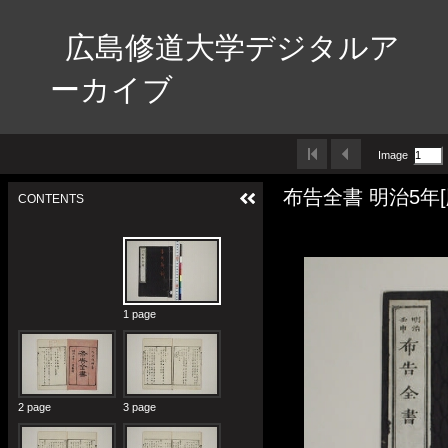
広島修道大学デジタルア
ーカイブ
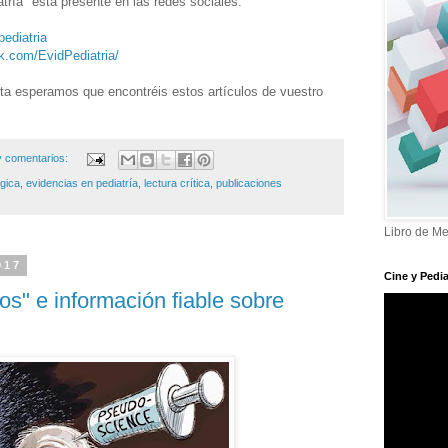
ría" está presente en las redes sociales:
pediatria
k.com/EvidPediatria/
ista esperamos que encontréis estos artículos de vuestro
 comentarios:
gica
,
evidencias en pediatría
,
lectura crítica
,
publicaciones
Libro de Me
017
Cine y Pedia
tos" e información fiable sobre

Work order — Repeat every record above exactly, but drop the pictures.

Response below —
広島修道大学デジタルア
ーカイブ
ría" está presente en las redes sociales:
pediatria
k.com/EvidPediatria/
ista esperamos que encontréis estos artículos de vuestro
 comentarios:
gica
,
evidencias en pediatría
,
lectura crítica
,
publicaciones
Libro de Me
017
Cine y Pedia
tos" e información fiable sobre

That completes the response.